Give back the whole listing verbatim, printing none of its pictures.

● **INPUT**:

—————

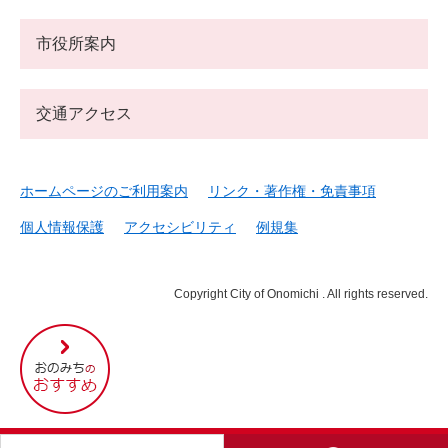
市役所案内
交通アクセス
ホームページのご利用案内
リンク・著作権・免責事項
個人情報保護
アクセシビリティ
例規集
Copyright City of Onomichi . All rights reserved.
尾
道
市
の
お
す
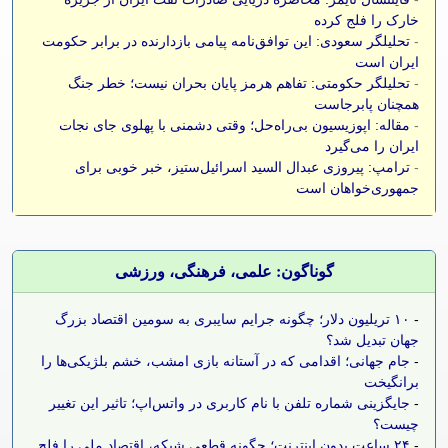
خارک را فلج کرده
-
تحلیلگر سعودی: این توافق‌نامه پیامی بازدارنده در برابر حکومت
ایران است
-
تحلیلگر حکومتی: تفاهم هرمز پایان بحران نیست؛ خطر جنگ
همچنان پابرجاست
-
مقاله: اپوزیسیون بی‌راه‌حل؛ وقتی دشمنی با پهلوی جای نجات
ایران را می‌گیرد
-
ترامپ: پیروزی عبدال السید اسرائیل‌ستیز، خبر خوبی برای
جمهوری‌خواهان است
گوناگون: علمی، فرهنگی، ورزشی
-
۱۰ تریلیون دلار؛ چگونه جرایم سایبری به سومین اقتصاد بزرگ
جهان تبدیل شد؟
-
جام جهانی؛ اقدامی که در آستانه بازی امشب، خشم بلژیکی‌ها را
برانگیخت
-
جایگزینی شماره تلفن با نام کاربری در واتس‌اپ؛ تاثیر این تغییر
چیست؟
-
۲۴ ساعت بدون اینترنت؛ چگونه قطعی شبکه، اقتصاد ملی را فلج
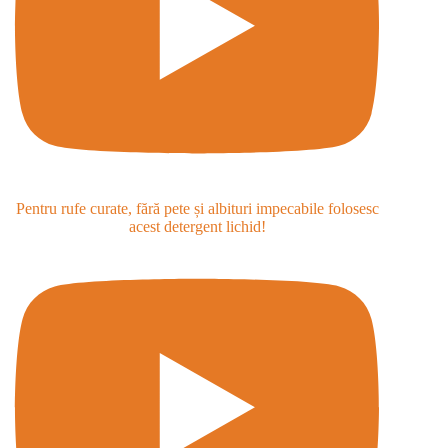
Pentru rufe curate, fără pete și albituri impecabile folosesc
acest detergent lichid!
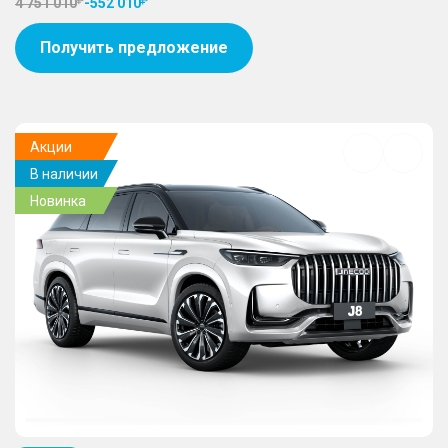
4 751 010
-
552 010
Получить предложение
Акции
Добавить
В наличии
в
избранное
Новинка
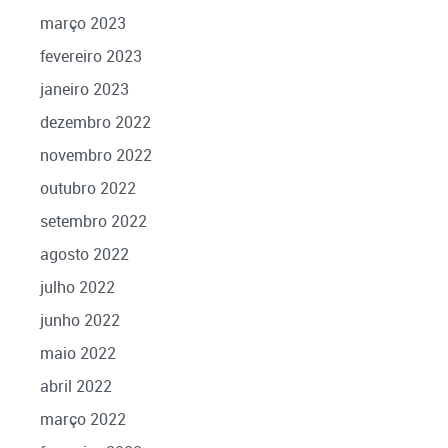
março 2023
fevereiro 2023
janeiro 2023
dezembro 2022
novembro 2022
outubro 2022
setembro 2022
agosto 2022
julho 2022
junho 2022
maio 2022
abril 2022
março 2022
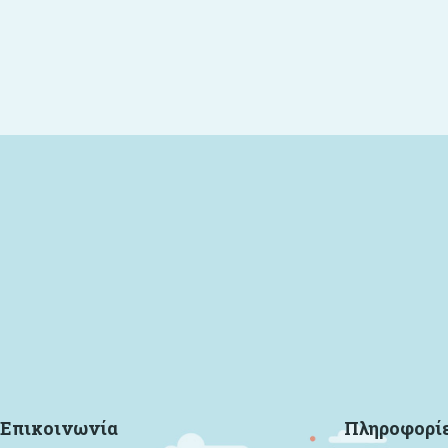
Επικοινωνία
Πληροφορί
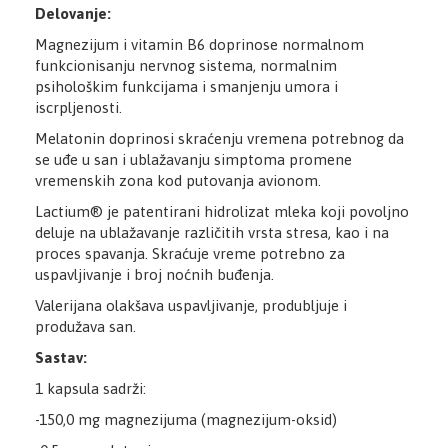
Delovanje:
Magnezijum i vitamin B6 doprinose normalnom
funkcionisanju nervnog sistema, normalnim
psihološkim funkcijama i smanjenju umora i
iscrpljenosti.
Melatonin doprinosi skraćenju vremena potrebnog da
se uđe u san i ublažavanju simptoma promene
vremenskih zona kod putovanja avionom.
Lactium® je patentirani hidrolizat mleka koji povoljno
deluje na ublažavanje različitih vrsta stresa, kao i na
proces spavanja. Skraćuje vreme potrebno za
uspavljivanje i broj noćnih buđenja.
Valerijana olakšava uspavljivanje, produbljuje i
produžava san.
Sastav:
1 kapsula sadrži:
-150,0 mg magnezijuma (magnezijum-oksid)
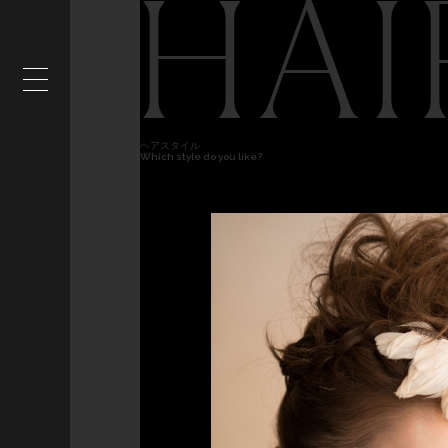
HAI
ヘアスタイル
Which style do you like?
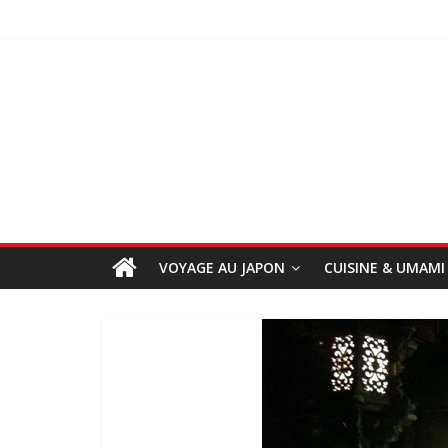
VOYAGE AU JAPON
CUISINE & UMAMI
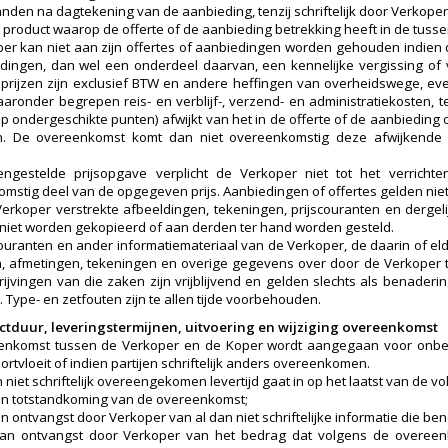
den na dagtekening van de aanbieding, tenzij schriftelijk door Verkope
t product waarop de offerte of de aanbieding betrekking heeft in de tussen
er kan niet aan zijn offertes of aanbiedingen worden gehouden indien de
dingen, dan wel een onderdeel daarvan, een kennelijke vergissing of v
prijzen zijn exclusief BTW en andere heffingen van overheidswege, e
aaronder begrepen reis- en verblijf-, verzend- en administratiekosten, 
op ondergeschikte punten) afwijkt van het in de offerte of de aanbiedi
. De overeenkomst komt dan niet overeenkomstig deze afwijkende a
ngestelde prijsopgave verplicht de Verkoper niet tot het verrich
mstig deel van de opgegeven prijs. Aanbiedingen of offertes gelden nie
erkoper verstrekte afbeeldingen, tekeningen, prijscouranten en dergel
niet worden gekopieerd of aan derden ter hand worden gesteld.
scouranten en ander informatiemateriaal van de Verkoper, de daarin of el
, afmetingen, tekeningen en overige gegevens over door de Verkoper 
ijvingen van die zaken zijn vrijblijvend en gelden slechts als benadering
 Type- en zetfouten zijn te allen tijde voorbehouden.
actduur, leveringstermijnen, uitvoering en wijziging overeenkomst
nkomst tussen de Verkoper en de Koper wordt aangegaan voor onbepaa
rtvloeit of indien partijen schriftelijk anders overeenkomen.
 niet schriftelijk overeengekomen levertijd gaat in op het laatst van de vo
n totstandkoming van de overeenkomst;
 ontvangst door Verkoper van al dan niet schriftelijke informatie die ben
an ontvangst door Verkoper van het bedrag dat volgens de overeen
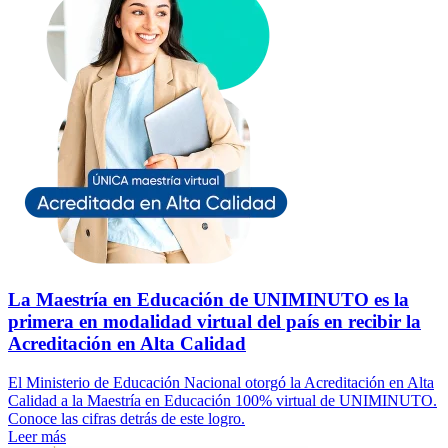
La Maestría en Educación de UNIMINUTO es la
primera en modalidad virtual del país en recibir la
Acreditación en Alta Calidad
El Ministerio de Educación Nacional otorgó la Acreditación en Alta
Calidad a la Maestría en Educación 100% virtual de UNIMINUTO.
Conoce las cifras detrás de este logro.
Leer más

—————

● **TASK OUTPUT**:
市役所案内
交通アクセス
ホームページのご利用案内
リンク・著作権・免責事項
個人情報保護
アクセシビリティ
例規集
Copyright City of Onomichi . All rights reserved.
尾
道
市
の
お
す
خارک را فلج کرده
-
تحلیلگر سعودی: این توافق‌نامه پیامی بازدارنده در برابر حکومت
ایران است
-
تحلیلگر حکومتی: تفاهم هرمز پایان بحران نیست؛ خطر جنگ
همچنان پابرجاست
-
مقاله: اپوزیسیون بی‌راه‌حل؛ وقتی دشمنی با پهلوی جای نجات
ایران را می‌گیرد
-
ترامپ: پیروزی عبدال السید اسرائیل‌ستیز، خبر خوبی برای
جمهوری‌خواهان است
گوناگون: علمی، فرهنگی، ورزشی
-
۱۰ تریلیون دلار؛ چگونه جرایم سایبری به سومین اقتصاد بزرگ
جهان تبدیل شد؟
-
جام جهانی؛ اقدامی که در آستانه بازی امشب، خشم بلژیکی‌ها را
برانگیخت
-
جایگزینی شماره تلفن با نام کاربری در واتس‌اپ؛ تاثیر این تغییر
چیست؟
-
۲۴ ساعت بدون اینترنت؛ چگونه قطعی شبکه، اقتصاد ملی را فلج
Pentru rufe curate, fără pete și albituri impecabile folosesc
acest detergent lichid!
4 751 010
-
552 010
Получить предложение
Акции
Добавить
В наличии
в
избранное
Новинка
março 2023
fevereiro 2023
janeiro 2023
dezembro 2022
novembro 2022
outubro 2022
setembro 2022
agosto 2022
julho 2022
junho 2022
maio 2022
abril 2022
março 2022
Επικοινωνία
Πληροφορί
Delovanje:
Magnezijum i vitamin B6 doprinose normalnom
funkcionisanju nervnog sistema, normalnim
psihološkim funkcijama i smanjenju umora i
iscrpljenosti.
Melatonin doprinosi skraćenju vremena potrebnog da
se uđe u san i ublažavanju simptoma promene
vremenskih zona kod putovanja avionom.
Lactium® je patentirani hidrolizat mleka koji povoljno
deluje na ublažavanje različitih vrsta stresa, kao i na
proces spavanja. Skraćuje vreme potrebno za
uspavljivanje i broj noćnih buđenja.
Valerijana olakšava uspavljivanje, produbljuje i
produžava san.
Sastav:
1 kapsula sadrži:
-150,0 mg magnezijuma (magnezijum-oksid)
HAI
ヘアスタイル
Which style do you like?
VOYAGE AU JAPON
CUISINE & UMAMI
den na dagtekening van de aanbieding, tenzij schriftelijk door Verkope
t product waarop de offerte of de aanbieding betrekking heeft in de tussen
er kan niet aan zijn offertes of aanbiedingen worden gehouden indien de
dingen, dan wel een onderdeel daarvan, een kennelijke vergissing of v
prijzen zijn exclusief BTW en andere heffingen van overheidswege, e
aaronder begrepen reis- en verblijf-, verzend- en administratiekosten, 
op ondergeschikte punten) afwijkt van het in de offerte of de aanbiedi
. De overeenkomst komt dan niet overeenkomstig deze afwijkende a
ngestelde prijsopgave verplicht de Verkoper niet tot het verrich
mstig deel van de opgegeven prijs. Aanbiedingen of offertes gelden nie
erkoper verstrekte afbeeldingen, tekeningen, prijscouranten en dergel
niet worden gekopieerd of aan derden ter hand worden gesteld.
scouranten en ander informatiemateriaal van de Verkoper, de daarin of el
, afmetingen, tekeningen en overige gegevens over door de Verkoper 
ijvingen van die zaken zijn vrijblijvend en gelden slechts als benadering
 Type- en zetfouten zijn te allen tijde voorbehouden.
actduur, leveringstermijnen, uitvoering en wijziging overeenkomst
nkomst tussen de Verkoper en de Koper wordt aangegaan voor onbepaa
rtvloeit of indien partijen schriftelijk anders overeenkomen.
 niet schriftelijk overeengekomen levertijd gaat in op het laatst van de vo
n totstandkoming van de overeenkomst;
 ontvangst door Verkoper van al dan niet schriftelijke informatie die ben
an ontvangst door Verkoper van het bedrag dat volgens de overeen
La Maestría en Educación de UNIMINUTO es la
primera en modalidad virtual del país en recibir la
Acreditación en Alta Calidad
El Ministerio de Educación Nacional otorgó la Acreditación en Alta
Calidad a la Maestría en Educación 100% virtual de UNIMINUTO.
Conoce las cifras detrás de este logro.
Leer más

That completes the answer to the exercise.